And so was plotting treason in the State,
And laughing at weak Charles of Normandy.
Nay, these had been like good news to the King,
Were any man but bold enough to tell
The King what [bitter] sayings men had made
And hawked augmenting up and down the land
Against the barons and great lords of France
That fled from English arrows at Poictiers.
POICTIERS, POICTIERS:  this grain i' the eye of France
Had swelled it to a big and bloodshot ball
That looked with rage upon a world askew.
Poictiers' disgrace was now but two years old,
Yet so outrageous rank and full was grown
That France was wholly overspread with shade,
And bitter fruits lay on the untilled ground
That stank and bred so foul contagious smells
That not a nose in France but stood awry,
Nor boor that cried not FAUGH! upon the air.


  Chapter II.

Franciscan friar John de Rochetaillade
With gentle gesture lifted up his hand
And poised it high above the steady eyes
Of a great crowd that thronged the market-place
In fair Clermont to hear him prophesy.
Midst of the crowd old Gris Grillon, the maimed,
-- A wretched wreck that fate had floated out
From the drear storm of battle at Poictiers.
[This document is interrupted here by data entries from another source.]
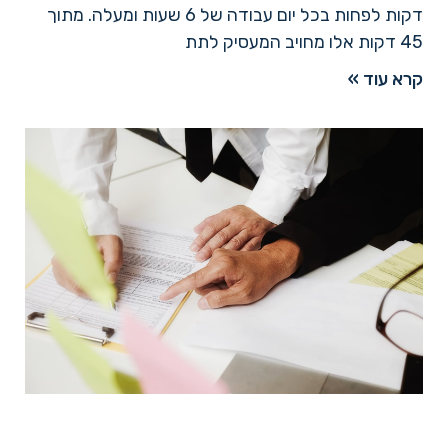
דקות לפחות בכל יום עבודה של 6 שעות ומעלה. מתוך
45 דקות אלו מחויב המעסיק לתת
קרא עוד »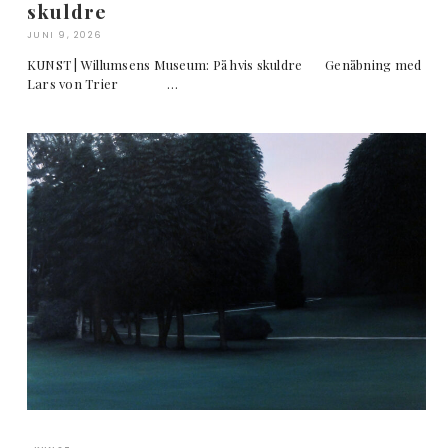
skuldre
JUNI 9, 2026
KUNST | Willumsens Museum: På hvis skuldre Genåbning med
Lars von Trier …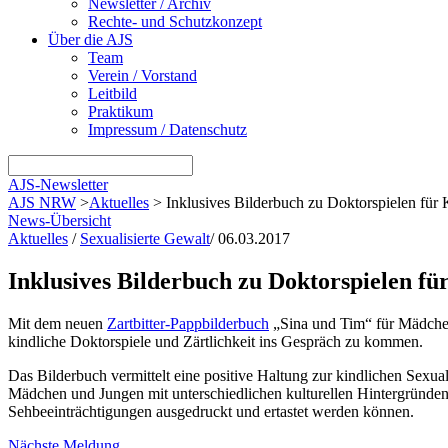
Newsletter / Archiv
Rechte- und Schutzkonzept
Über die AJS
Team
Verein / Vorstand
Leitbild
Praktikum
Impressum / Datenschutz
AJS-Newsletter
AJS NRW
>
Aktuelles
>
Inklusives Bilderbuch zu Doktorspielen für 
News-Übersicht
Aktuelles
/
Sexualisierte Gewalt
/
06.03.2017
Inklusives Bilderbuch zu Doktorspielen fü
Mit dem neuen
Zartbitter-Pappbilderbuch
„Sina und Tim“ für Mädchen 
kindliche Doktorspiele und Zärtlichkeit ins Gespräch zu kommen.
Das Bilderbuch vermittelt eine positive Haltung zur kindlichen Sexu
Mädchen und Jungen mit unterschiedlichen kulturellen Hintergründen
Sehbeeinträchtigungen ausgedruckt und ertastet werden können.
Nächste Meldung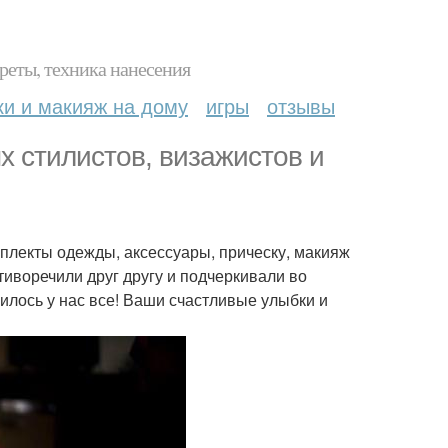
реты, техника нанесения
ки и макияж на дому
игры
отзывы
х стилистов, визажистов и
мплекты одежды, аксессуары, прическу, макияж
тиворечили друг другу и подчеркивали во
илось у нас все! Ваши счастливые улыбки и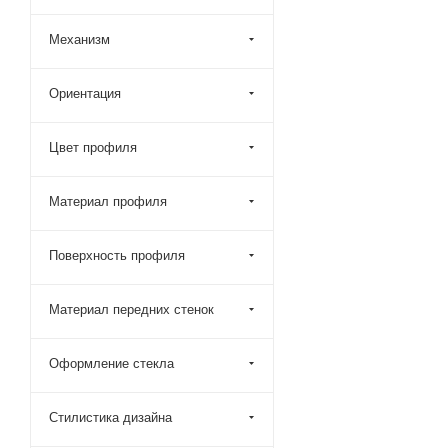
Roca (
2
)
Механизм
Royal Bath (
13
)
Taliente (
8
)
Ориентация
Timo (
18
)
Veconi (
58
)
Цвет профиля
Vegas-Glass (
3293
)
Материал профиля
Vincea (
25
)
Wasserkraft (
48
)
Поверхность профиля
WeltWasser (
15
)
Тритон (
11
)
Материал передних стенок
Оформление стекла
Стилистика дизайна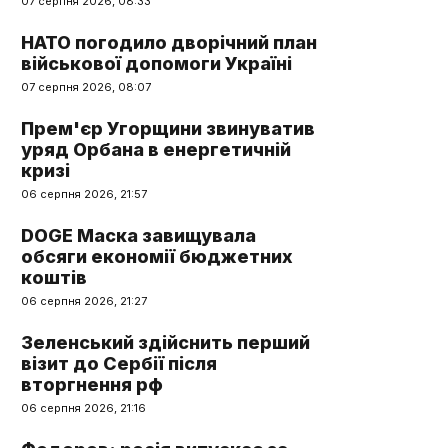
07 серпня 2026, 08:33
НАТО погодило дворічний план
військової допомоги Україні
07 серпня 2026, 08:07
Прем'єр Угорщини звинуватив
уряд Орбана в енергетичній
кризі
06 серпня 2026, 21:57
DOGE Маска завищувала
обсяги економії бюджетних
коштів
06 серпня 2026, 21:27
Зеленський здійснить перший
візит до Сербії після
вторгнення рф
06 серпня 2026, 21:16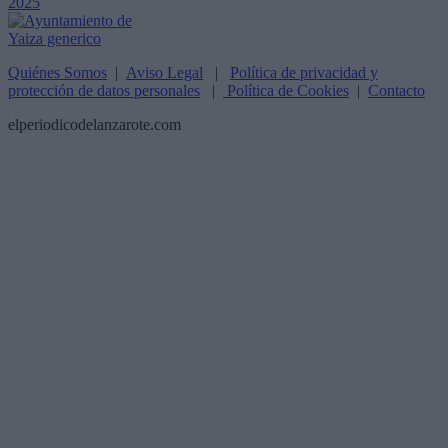
Quiénes Somos
|
Aviso Legal
|
Política de privacidad y
protección de datos personales
|
Política de Cookies
|
Contacto
elperiodicodelanzarote.com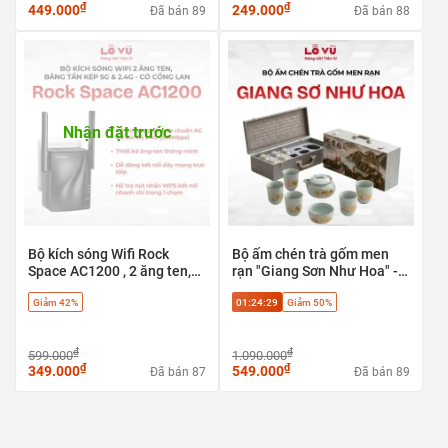
₫
₫
449.000
249.000
Đã bán 89
Đã bán 88
Nhận đặt trước
Bộ kích sóng Wifi Rock
Bộ ấm chén trà gốm men
Space AC1200 , 2 ăng ten,
rạn "Giang Sơn Như Hoa" -
băng tần kép 5G & 2.4G - có
Tuyệt tác trà cụ phong thủy
Giảm 42%
01:24:28
Giảm 50%
cổng LAN
cao cấp
₫
₫
599.000
1.090.000
₫
₫
349.000
549.000
Đã bán 87
Đã bán 89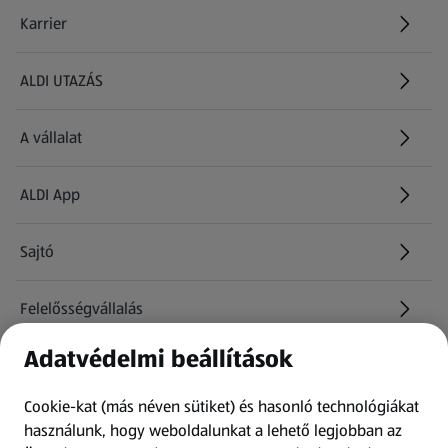
Karrier
(új oldalon nyílik meg)
ALDI UTAZÁS
(új oldalon nyílik meg)
A vállalat
ALDI App
Sajtó
Felelősségvállalás
Adatvédelmi beállítások
Információk
Cookie-kat (más néven sütiket) és hasonló technológiákat
Kérdőív
használunk, hogy weboldalunkat a lehető legjobban az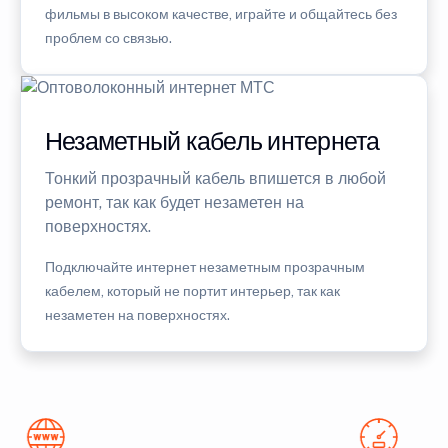
фильмы в высоком качестве, играйте и общайтесь без
проблем со связью.
Незаметный кабель интернета
Тонкий прозрачный кабель впишется в любой
ремонт, так как будет незаметен на
поверхностях.
Подключайте интернет незаметным прозрачным
кабелем, который не портит интерьер, так как
незаметен на поверхностях.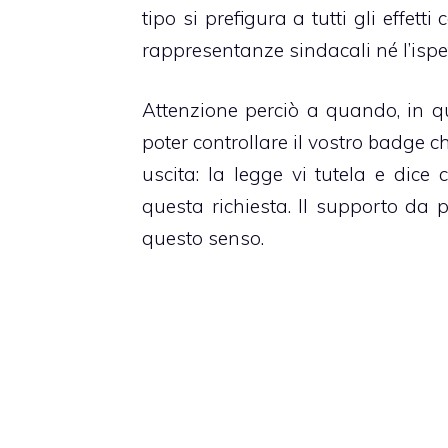
tipo si prefigura a tutti gli effet
rappresentanze sindacali né l’ispe
Attenzione perciò a quando, in qua
poter controllare il vostro badge ch
uscita: la legge vi tutela e dice
questa richiesta. Il supporto da 
questo senso.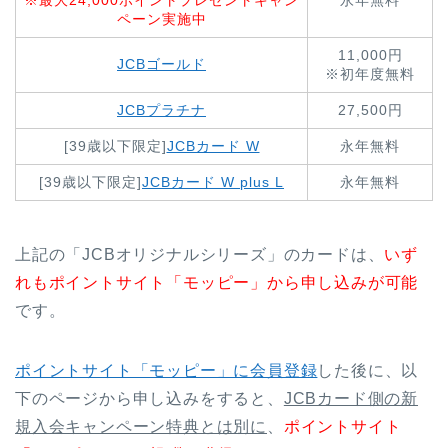
※最大24,000ポイントプレゼントキャン
永年無料
ペーン実施中
11,000円
JCBゴールド
※初年度無料
JCBプラチナ
27,500円
[39歳以下限定]
JCBカード W
永年無料
[39歳以下限定]
JCBカード W plus L
永年無料
上記の「JCBオリジナルシリーズ」のカードは、
いず
れもポイントサイト「モッピー」から申し込みが可能
です。
ポイントサイト「モッピー」に会員登録
した後に、以
下のページから申し込みをすると、
JCBカード側の新
規入会キャンペーン特典とは別に
、
ポイントサイト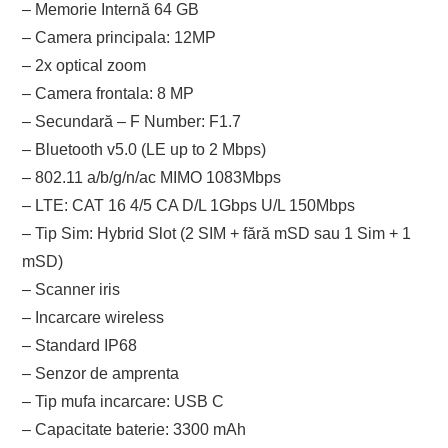
– Memorie Internă 64 GB
– Camera principala: 12MP
– 2x optical zoom
– Camera frontala: 8 MP
– Secundară – F Number: F1.7
– Bluetooth v5.0 (LE up to 2 Mbps)
– 802.11 a/b/g/n/ac MIMO 1083Mbps
– LTE: CAT 16 4/5 CA D/L 1Gbps U/L 150Mbps
– Tip Sim: Hybrid Slot (2 SIM + fără mSD sau 1 Sim + 1
mSD)
– Scanner iris
– Incarcare wireless
– Standard IP68
– Senzor de amprenta
– Tip mufa incarcare: USB C
– Capacitate baterie: 3300 mAh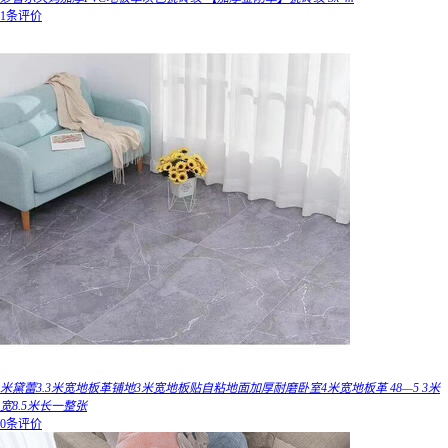
1条评价
米黛蕾3.3米宽地板革铺地3米宽地板贴自粘地面加厚耐磨卧室4米宽地板革 48—5 3米
宽8.5米长一整张
0条评价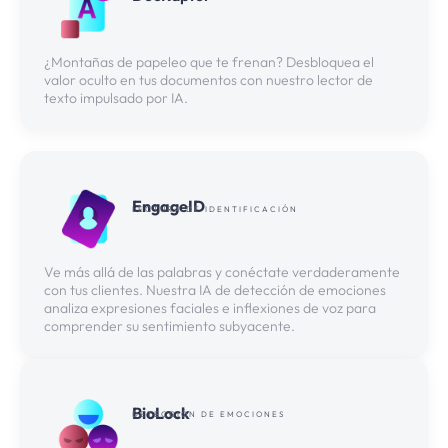
¿Montañas de papeleo que te frenan? Desbloquea el
valor oculto en tus documentos con nuestro lector de
texto impulsado por IA.
EngageID
LECTURA DE IDENTIFICACIÓN
Ve más allá de las palabras y conéctate verdaderamente
con tus clientes. Nuestra IA de detección de emociones
analiza expresiones faciales e inflexiones de voz para
comprender su sentimiento subyacente.
BioLock
DETECCIÓN DE EMOCIONES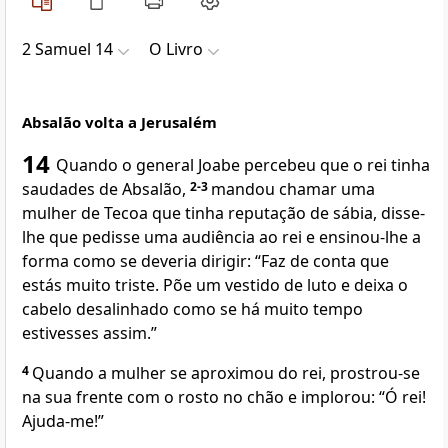
2 Samuel 14
O Livro
Absalão volta a Jerusalém
14
Quando o general Joabe percebeu que o rei tinha
saudades de Absalão,
2-3
mandou chamar uma
mulher de Tecoa que tinha reputação de sábia, disse-
lhe que pedisse uma audiência ao rei e ensinou-lhe a
forma como se deveria dirigir: “Faz de conta que
estás muito triste. Põe um vestido de luto e deixa o
cabelo desalinhado como se há muito tempo
estivesses assim.”
4
Quando a mulher se aproximou do rei, prostrou-se
na sua frente com o rosto no chão e implorou: “Ó rei!
Ajuda-me!”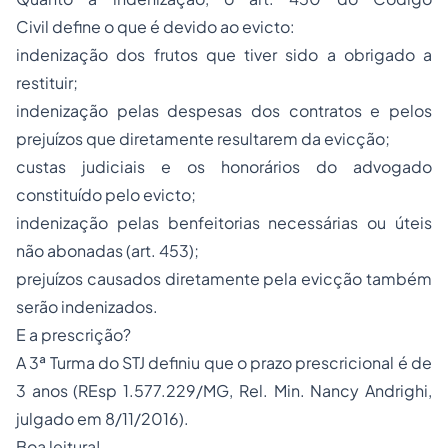
Civil define o que é devido ao evicto:
indenização dos frutos que tiver sido a obrigado a
restituir;
indenização pelas despesas dos contratos e pelos
prejuízos que diretamente resultarem da evicção;
custas judiciais e os honorários do advogado
constituído pelo evicto;
indenização pelas benfeitorias necessárias ou úteis
não abonadas (art. 453);
prejuízos causados diretamente pela evicção também
serão indenizados.
E a prescrição?
A 3ª Turma do STJ definiu que o prazo prescricional é de
3 anos (REsp 1.577.229/MG, Rel. Min. Nancy Andrighi,
julgado em 8/11/2016).
Boa leitura!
A living man whose larger moiety
Was dead and buried on the battle-field --
A grisly trunk, without or arms or legs,
And scarred with hoof-cuts over cheek and brow,
Lay in his wicker-cradle, smiling.
                "Jacques,"
Quoth he, "My son, I would behold this priest
That is not fat, and loves not wine, and fasts,
And stills the folk with waving of his hand,
And threats the knights and thunders at the Pope.
Make way for Gris, ye who are whole of limb!
Set me on yonder ledge, that I may see."
Forthwith a dozen horny hands reached out
And lifted Gris Grillon upon the ledge,
Whereon he lay and overlooked the crowd,
And from the gray-grown hedges of his brows
Shot forth a glance against the friar's eye
That struck him like an arrow.
                Then the friar,
With voice as low as if a maiden hummed
Love-songs of Provence in a mild day-dream:
"And when he broke the second seal, I heard
The second beast say, Come and see.
                And then
Went out another horse, and he was red.
And unto him that sat thereon was given
To take the peace of earth away, and set
Men killing one another:  and they gave
To him a mighty sword."
                The friar paused
And pointed round the circle of sad eyes.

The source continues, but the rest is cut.